TASK STATEMENT: Please give the number of lines in the material below that contain "Bolyai", and provide nothing besides that number.

RECORDS SUPPLIED:
####################
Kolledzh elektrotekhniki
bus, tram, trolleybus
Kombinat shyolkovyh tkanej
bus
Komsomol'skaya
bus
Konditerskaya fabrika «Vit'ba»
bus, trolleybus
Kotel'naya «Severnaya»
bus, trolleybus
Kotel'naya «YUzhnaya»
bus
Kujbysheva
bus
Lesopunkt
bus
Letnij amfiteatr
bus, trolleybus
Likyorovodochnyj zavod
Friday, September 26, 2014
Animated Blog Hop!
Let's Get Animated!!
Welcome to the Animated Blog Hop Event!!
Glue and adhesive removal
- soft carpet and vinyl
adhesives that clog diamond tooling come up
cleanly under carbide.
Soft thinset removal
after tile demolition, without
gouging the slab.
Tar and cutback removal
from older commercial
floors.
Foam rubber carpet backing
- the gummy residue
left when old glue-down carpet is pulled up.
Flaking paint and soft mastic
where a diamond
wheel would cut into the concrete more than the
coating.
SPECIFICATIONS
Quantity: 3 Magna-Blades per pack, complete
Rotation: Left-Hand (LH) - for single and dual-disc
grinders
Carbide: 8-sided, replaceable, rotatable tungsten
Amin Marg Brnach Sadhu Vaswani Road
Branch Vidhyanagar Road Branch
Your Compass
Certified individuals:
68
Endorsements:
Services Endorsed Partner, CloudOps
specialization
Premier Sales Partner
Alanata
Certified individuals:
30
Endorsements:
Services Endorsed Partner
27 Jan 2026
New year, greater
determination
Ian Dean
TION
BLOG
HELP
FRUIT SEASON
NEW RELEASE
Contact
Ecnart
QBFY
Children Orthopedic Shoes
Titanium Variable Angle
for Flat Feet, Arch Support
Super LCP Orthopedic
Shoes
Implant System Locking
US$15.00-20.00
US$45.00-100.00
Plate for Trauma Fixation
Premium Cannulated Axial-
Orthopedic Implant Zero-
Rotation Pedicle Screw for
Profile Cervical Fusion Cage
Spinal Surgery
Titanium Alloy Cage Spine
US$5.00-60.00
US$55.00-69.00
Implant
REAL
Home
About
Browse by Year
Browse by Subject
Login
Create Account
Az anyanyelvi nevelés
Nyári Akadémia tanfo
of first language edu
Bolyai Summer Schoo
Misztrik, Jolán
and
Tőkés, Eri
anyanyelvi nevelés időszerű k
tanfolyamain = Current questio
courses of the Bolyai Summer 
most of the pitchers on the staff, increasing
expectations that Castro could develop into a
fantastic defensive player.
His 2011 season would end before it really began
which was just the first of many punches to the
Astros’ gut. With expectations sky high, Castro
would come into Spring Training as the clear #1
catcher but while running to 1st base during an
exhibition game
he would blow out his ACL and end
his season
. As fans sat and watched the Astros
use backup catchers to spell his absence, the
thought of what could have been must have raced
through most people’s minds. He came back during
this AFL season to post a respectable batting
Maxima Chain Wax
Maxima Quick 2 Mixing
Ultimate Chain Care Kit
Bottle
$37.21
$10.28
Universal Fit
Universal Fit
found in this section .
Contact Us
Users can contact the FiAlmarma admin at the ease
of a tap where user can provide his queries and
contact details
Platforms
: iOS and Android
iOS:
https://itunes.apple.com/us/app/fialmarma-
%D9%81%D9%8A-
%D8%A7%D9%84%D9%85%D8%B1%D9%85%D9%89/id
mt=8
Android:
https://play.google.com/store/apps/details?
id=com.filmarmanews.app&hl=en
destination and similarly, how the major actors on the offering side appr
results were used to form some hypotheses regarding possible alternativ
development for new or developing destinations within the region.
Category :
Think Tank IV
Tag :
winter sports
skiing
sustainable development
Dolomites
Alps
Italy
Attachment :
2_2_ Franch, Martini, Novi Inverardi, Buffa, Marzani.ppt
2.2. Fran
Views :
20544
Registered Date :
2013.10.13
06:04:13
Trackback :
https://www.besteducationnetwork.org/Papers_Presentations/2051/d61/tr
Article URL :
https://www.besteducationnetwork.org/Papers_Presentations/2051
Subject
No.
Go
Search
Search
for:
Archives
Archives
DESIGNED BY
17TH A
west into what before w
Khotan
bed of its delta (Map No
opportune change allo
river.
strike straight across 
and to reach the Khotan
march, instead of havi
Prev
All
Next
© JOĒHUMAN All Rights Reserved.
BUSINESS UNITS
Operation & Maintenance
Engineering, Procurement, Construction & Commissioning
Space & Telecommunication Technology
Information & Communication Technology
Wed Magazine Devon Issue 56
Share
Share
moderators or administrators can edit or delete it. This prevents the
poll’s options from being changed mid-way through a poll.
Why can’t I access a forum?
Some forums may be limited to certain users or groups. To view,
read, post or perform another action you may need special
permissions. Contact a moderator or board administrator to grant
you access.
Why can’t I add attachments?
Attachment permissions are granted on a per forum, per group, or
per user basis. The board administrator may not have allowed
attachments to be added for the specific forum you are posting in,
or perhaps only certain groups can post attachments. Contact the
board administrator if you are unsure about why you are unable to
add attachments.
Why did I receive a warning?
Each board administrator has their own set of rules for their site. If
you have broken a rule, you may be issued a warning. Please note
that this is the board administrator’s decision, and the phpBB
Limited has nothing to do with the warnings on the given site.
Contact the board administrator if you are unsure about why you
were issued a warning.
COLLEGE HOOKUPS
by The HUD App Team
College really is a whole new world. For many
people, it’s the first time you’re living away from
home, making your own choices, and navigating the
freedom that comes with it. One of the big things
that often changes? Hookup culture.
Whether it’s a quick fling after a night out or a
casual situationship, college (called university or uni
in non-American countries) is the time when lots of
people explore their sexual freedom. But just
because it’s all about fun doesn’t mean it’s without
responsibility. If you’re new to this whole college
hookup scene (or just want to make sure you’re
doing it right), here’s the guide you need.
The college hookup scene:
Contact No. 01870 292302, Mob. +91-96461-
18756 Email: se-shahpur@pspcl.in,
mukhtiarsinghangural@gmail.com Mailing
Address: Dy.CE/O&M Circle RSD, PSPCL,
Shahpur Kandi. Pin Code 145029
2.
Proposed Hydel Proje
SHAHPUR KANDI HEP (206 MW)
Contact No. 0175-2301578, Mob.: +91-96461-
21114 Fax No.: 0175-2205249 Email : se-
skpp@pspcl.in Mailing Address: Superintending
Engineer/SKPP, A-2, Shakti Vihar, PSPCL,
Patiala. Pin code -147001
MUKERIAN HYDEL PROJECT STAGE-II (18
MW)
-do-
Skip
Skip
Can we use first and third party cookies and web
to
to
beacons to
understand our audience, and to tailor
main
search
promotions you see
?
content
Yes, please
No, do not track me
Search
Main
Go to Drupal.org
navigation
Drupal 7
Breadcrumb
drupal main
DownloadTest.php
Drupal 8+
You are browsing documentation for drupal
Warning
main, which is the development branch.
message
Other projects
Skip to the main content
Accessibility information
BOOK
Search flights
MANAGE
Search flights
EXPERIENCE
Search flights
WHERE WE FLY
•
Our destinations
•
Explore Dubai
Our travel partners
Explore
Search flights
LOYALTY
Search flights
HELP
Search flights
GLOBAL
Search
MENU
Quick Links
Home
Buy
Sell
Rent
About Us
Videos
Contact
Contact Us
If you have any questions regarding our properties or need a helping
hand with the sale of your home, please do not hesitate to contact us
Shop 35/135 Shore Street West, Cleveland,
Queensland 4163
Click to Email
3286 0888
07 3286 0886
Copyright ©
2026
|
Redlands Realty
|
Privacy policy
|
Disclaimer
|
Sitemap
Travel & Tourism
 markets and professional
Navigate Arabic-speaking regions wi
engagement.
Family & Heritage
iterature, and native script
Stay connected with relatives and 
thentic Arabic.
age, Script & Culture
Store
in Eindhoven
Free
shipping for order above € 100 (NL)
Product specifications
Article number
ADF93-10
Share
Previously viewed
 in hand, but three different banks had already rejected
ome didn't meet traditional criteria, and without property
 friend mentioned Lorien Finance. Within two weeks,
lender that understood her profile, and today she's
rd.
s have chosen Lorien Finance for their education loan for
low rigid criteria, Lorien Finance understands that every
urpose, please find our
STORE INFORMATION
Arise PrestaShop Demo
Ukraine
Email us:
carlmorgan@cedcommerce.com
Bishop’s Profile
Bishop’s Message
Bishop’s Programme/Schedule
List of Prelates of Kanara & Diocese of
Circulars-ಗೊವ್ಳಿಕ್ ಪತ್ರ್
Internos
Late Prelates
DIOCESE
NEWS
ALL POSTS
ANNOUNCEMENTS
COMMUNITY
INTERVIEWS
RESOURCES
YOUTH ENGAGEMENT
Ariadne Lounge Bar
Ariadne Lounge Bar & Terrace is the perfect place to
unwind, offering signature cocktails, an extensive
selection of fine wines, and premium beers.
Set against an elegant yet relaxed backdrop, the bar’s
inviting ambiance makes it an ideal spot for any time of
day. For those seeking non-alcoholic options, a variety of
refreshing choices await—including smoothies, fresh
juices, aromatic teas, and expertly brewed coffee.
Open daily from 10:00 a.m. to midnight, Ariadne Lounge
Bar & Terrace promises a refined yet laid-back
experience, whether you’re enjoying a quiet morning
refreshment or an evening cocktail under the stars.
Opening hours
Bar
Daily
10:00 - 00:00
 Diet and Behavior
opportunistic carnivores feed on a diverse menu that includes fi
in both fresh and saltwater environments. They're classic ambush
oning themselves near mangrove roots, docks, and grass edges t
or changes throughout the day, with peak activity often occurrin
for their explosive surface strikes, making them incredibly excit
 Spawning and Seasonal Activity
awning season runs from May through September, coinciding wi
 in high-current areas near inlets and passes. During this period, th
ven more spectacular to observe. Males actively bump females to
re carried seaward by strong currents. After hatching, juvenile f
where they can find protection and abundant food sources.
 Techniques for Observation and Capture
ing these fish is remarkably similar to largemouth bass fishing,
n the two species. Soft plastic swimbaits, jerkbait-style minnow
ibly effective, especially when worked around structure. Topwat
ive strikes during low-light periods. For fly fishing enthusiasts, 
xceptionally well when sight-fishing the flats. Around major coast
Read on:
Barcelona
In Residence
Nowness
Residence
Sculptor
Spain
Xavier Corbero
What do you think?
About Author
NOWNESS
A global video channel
####################
ANSWER TO THE EXERCISE: 2